Files
container.training/slides/containers/Orchestration_Overview.md
2021-10-31 01:03:38 +02:00

443 lines
7.3 KiB
Markdown

# Orchestration, an overview
In this chapter, we will:
* Explain what is orchestration and why we would need it.
* Present (from a high-level perspective) some orchestrators.
---
class: pic
## What's orchestration?
![Joana Carneiro (orchestra conductor)](images/conductor.jpg)
---
## What's orchestration?
According to Wikipedia:
*Orchestration describes the __automated__ arrangement,
coordination, and management of complex computer systems,
middleware, and services.*
--
*[...] orchestration is often discussed in the context of
__service-oriented architecture__, __virtualization__, provisioning,
Converged Infrastructure and __dynamic datacenter__ topics.*
--
What does that really mean?
---
## Example 1: dynamic cloud instances
--
- Q: do we always use 100% of our servers?
--
- A: obviously not!
.center[![Daily variations of traffic](images/traffic-graph.png)]
---
## Example 1: dynamic cloud instances
- Every night, scale down
(by shutting down extraneous replicated instances)
- Every morning, scale up
(by deploying new copies)
- "Pay for what you use"
(i.e. save big $$$ here)
---
## Example 1: dynamic cloud instances
How do we implement this?
- Crontab
- Autoscaling (save even bigger $$$)
That's *relatively* easy.
Now, how are things for our IAAS provider?
---
## Example 2: dynamic datacenter
- Q: what's the #1 cost in a datacenter?
--
- A: electricity!
--
- Q: what uses electricity?
--
- A: servers, obviously
- A: ... and associated cooling
--
- Q: do we always use 100% of our servers?
--
- A: obviously not!
---
## Example 2: dynamic datacenter
- If only we could turn off unused servers during the night...
- Problem: we can only turn off a server if it's totally empty!
(i.e. all VMs on it are stopped/moved)
- Solution: *migrate* VMs and shutdown empty servers
(e.g. combine two hypervisors with 40% load into 80%+0%,
<br/>and shut down the one at 0%)
---
## Example 2: dynamic datacenter
How do we implement this?
- Shut down empty hosts (but keep some spare capacity)

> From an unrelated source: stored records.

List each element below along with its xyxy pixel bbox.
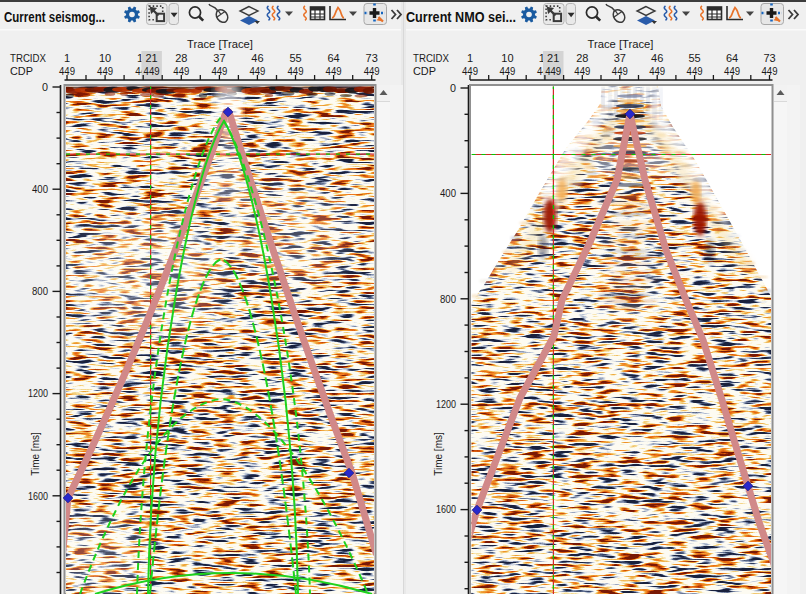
svg-text:1200: 1200 [436,398,456,410]
svg-text:Trace [Trace]: Trace [Trace] [588,38,654,50]
svg-text:1: 1 [467,52,473,64]
svg-text:400: 400 [32,183,48,195]
svg-text:21: 21 [547,52,559,64]
svg-text:21: 21 [145,52,157,64]
svg-text:800: 800 [32,285,48,297]
svg-text:1200: 1200 [28,387,48,399]
svg-text:Trace [Trace]: Trace [Trace] [187,38,253,50]
svg-text:0: 0 [450,82,456,94]
svg-text:CDP: CDP [10,65,33,77]
svg-text:CDP: CDP [413,65,436,77]
svg-text:28: 28 [175,52,187,64]
svg-text:37: 37 [213,52,225,64]
svg-text:64: 64 [726,52,738,64]
svg-text:46: 46 [251,52,263,64]
svg-text:10: 10 [501,52,513,64]
svg-text:Time [ms]: Time [ms] [433,432,444,476]
svg-text:TRCIDX: TRCIDX [413,52,450,64]
svg-text:449: 449 [545,65,561,77]
svg-text:1600: 1600 [28,490,48,502]
svg-text:Current seismog...: Current seismog... [4,9,105,25]
svg-text:TRCIDX: TRCIDX [10,52,47,64]
svg-text:0: 0 [42,81,48,93]
svg-text:37: 37 [614,52,626,64]
svg-text:400: 400 [440,187,456,199]
svg-text:73: 73 [763,52,775,64]
svg-text:10: 10 [99,52,111,64]
svg-text:55: 55 [688,52,700,64]
svg-text:46: 46 [651,52,663,64]
svg-text:1600: 1600 [436,503,456,515]
svg-text:55: 55 [289,52,301,64]
svg-text:28: 28 [576,52,588,64]
svg-text:800: 800 [440,293,456,305]
svg-text:Time [ms]: Time [ms] [30,432,41,476]
svg-text:449: 449 [144,65,160,77]
svg-text:64: 64 [327,52,339,64]
svg-text:73: 73 [366,52,378,64]
svg-text:1: 1 [64,52,70,64]
svg-text:Current NMO sei...: Current NMO sei... [406,9,516,25]
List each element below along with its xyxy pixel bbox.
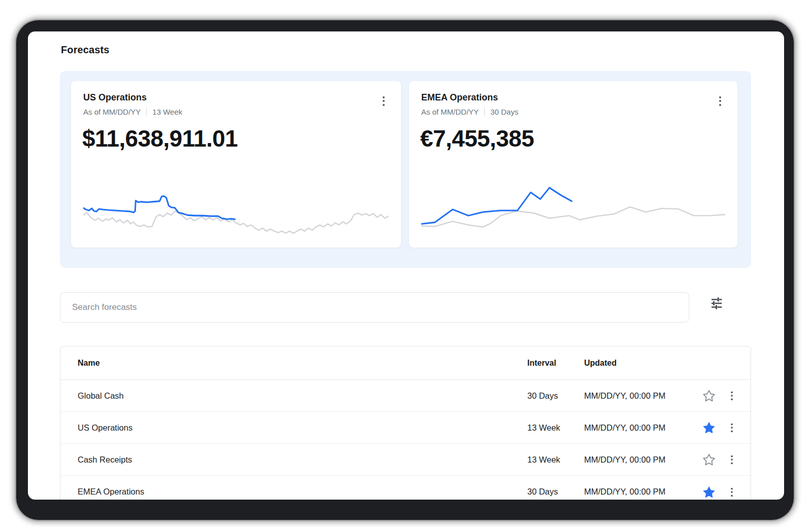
card-subtitle: As of MM/DD/YY 13 Week xyxy=(83,107,182,116)
table-row[interactable]: Cash Receipts 13 Week MM/DD/YY, 00:00 PM xyxy=(60,444,751,476)
sparkline-chart xyxy=(421,184,725,240)
row-name: EMEA Operations xyxy=(60,487,527,497)
baseline-line xyxy=(83,211,389,233)
card-interval: 30 Days xyxy=(490,108,518,116)
screenshot-stage: Forecasts US Operations As of MM/DD/YY 1… xyxy=(0,0,812,527)
actual-line xyxy=(83,196,235,219)
row-menu-button[interactable] xyxy=(727,452,736,467)
card-as-of: As of MM/DD/YY xyxy=(83,108,141,116)
forecast-value: $11,638,911.01 xyxy=(82,126,238,151)
card-title: US Operations xyxy=(83,92,147,103)
row-updated: MM/DD/YY, 00:00 PM xyxy=(584,423,697,433)
row-interval: 13 Week xyxy=(527,423,584,433)
row-updated: MM/DD/YY, 00:00 PM xyxy=(584,487,697,497)
forecast-cards-section: US Operations As of MM/DD/YY 13 Week $11… xyxy=(60,71,751,268)
row-updated: MM/DD/YY, 00:00 PM xyxy=(584,391,697,401)
baseline-line xyxy=(421,207,725,227)
sparkline-svg xyxy=(421,184,725,240)
card-menu-button[interactable] xyxy=(715,93,725,109)
row-interval: 30 Days xyxy=(527,391,584,401)
forecasts-table: Name Interval Updated Global Cash 30 Day… xyxy=(60,346,751,500)
search-input[interactable] xyxy=(60,292,689,323)
star-icon xyxy=(702,421,716,434)
kebab-menu-icon xyxy=(731,455,733,464)
card-menu-button[interactable] xyxy=(379,93,389,109)
row-name: US Operations xyxy=(60,423,527,433)
row-menu-button[interactable] xyxy=(727,420,736,435)
row-interval: 13 Week xyxy=(527,455,584,465)
star-icon xyxy=(702,485,716,499)
page-title: Forecasts xyxy=(61,43,109,56)
star-icon xyxy=(702,453,716,466)
row-interval: 30 Days xyxy=(527,487,584,497)
row-name: Global Cash xyxy=(60,391,527,401)
forecast-value: €7,455,385 xyxy=(420,126,534,151)
table-row[interactable]: Global Cash 30 Days MM/DD/YY, 00:00 PM xyxy=(60,380,751,412)
sparkline-chart xyxy=(83,184,389,240)
star-icon xyxy=(702,389,716,402)
kebab-menu-icon xyxy=(731,391,733,400)
sparkline-svg xyxy=(83,184,389,240)
subtitle-divider xyxy=(484,107,485,116)
column-header-updated: Updated xyxy=(584,359,697,368)
card-as-of: As of MM/DD/YY xyxy=(421,108,479,116)
row-updated: MM/DD/YY, 00:00 PM xyxy=(584,455,697,465)
star-toggle-button[interactable] xyxy=(701,388,717,403)
star-toggle-button[interactable] xyxy=(701,452,717,467)
table-row[interactable]: EMEA Operations 30 Days MM/DD/YY, 00:00 … xyxy=(60,476,751,500)
kebab-menu-icon xyxy=(719,96,721,106)
filter-button[interactable] xyxy=(706,293,727,313)
row-menu-button[interactable] xyxy=(727,485,736,499)
kebab-menu-icon xyxy=(731,487,733,496)
table-header-row: Name Interval Updated xyxy=(60,346,751,380)
star-toggle-button[interactable] xyxy=(701,484,717,500)
filter-sliders-icon xyxy=(709,296,724,311)
card-subtitle: As of MM/DD/YY 30 Days xyxy=(421,107,518,116)
table-row[interactable]: US Operations 13 Week MM/DD/YY, 00:00 PM xyxy=(60,412,751,444)
kebab-menu-icon xyxy=(731,423,733,432)
forecast-card-emea[interactable]: EMEA Operations As of MM/DD/YY 30 Days €… xyxy=(409,81,737,248)
row-menu-button[interactable] xyxy=(727,389,736,403)
card-interval: 13 Week xyxy=(152,108,182,116)
row-name: Cash Receipts xyxy=(60,455,527,465)
column-header-name: Name xyxy=(60,359,527,368)
column-header-interval: Interval xyxy=(527,359,584,368)
kebab-menu-icon xyxy=(383,96,385,106)
star-toggle-button[interactable] xyxy=(701,420,717,435)
card-title: EMEA Operations xyxy=(421,92,498,103)
forecast-card-us[interactable]: US Operations As of MM/DD/YY 13 Week $11… xyxy=(71,81,401,248)
forecasts-page: Forecasts US Operations As of MM/DD/YY 1… xyxy=(28,31,784,500)
subtitle-divider xyxy=(146,107,147,116)
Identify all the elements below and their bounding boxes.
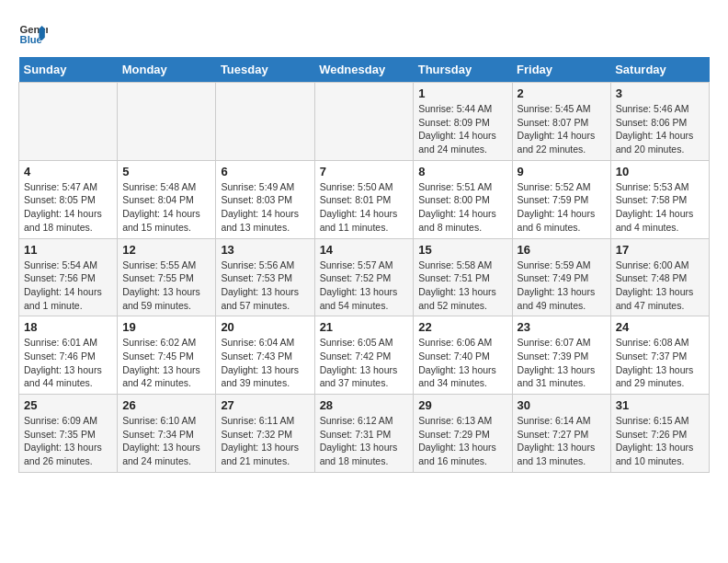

- Start hosts again when capacity gets low
- Ability to "live migrate" VMs
(Xen already did this 10+ years ago)
- Rebalance VMs on a regular basis
- what if a VM is stopped while we move it?
- should we allow provisioning on hosts involved in a migration?
*Scheduling* becomes more complex.
---
## What is scheduling?
According to Wikipedia (again):
*In computing, scheduling is the method by which threads,
processes or data flows are given access to system resources.*
The scheduler is concerned mainly with:
- throughput (total amount of work done per time unit);
- turnaround time (between submission and completion);
- response time (between submission and start);
- waiting time (between job readiness and execution);
- fairness (appropriate times according to priorities).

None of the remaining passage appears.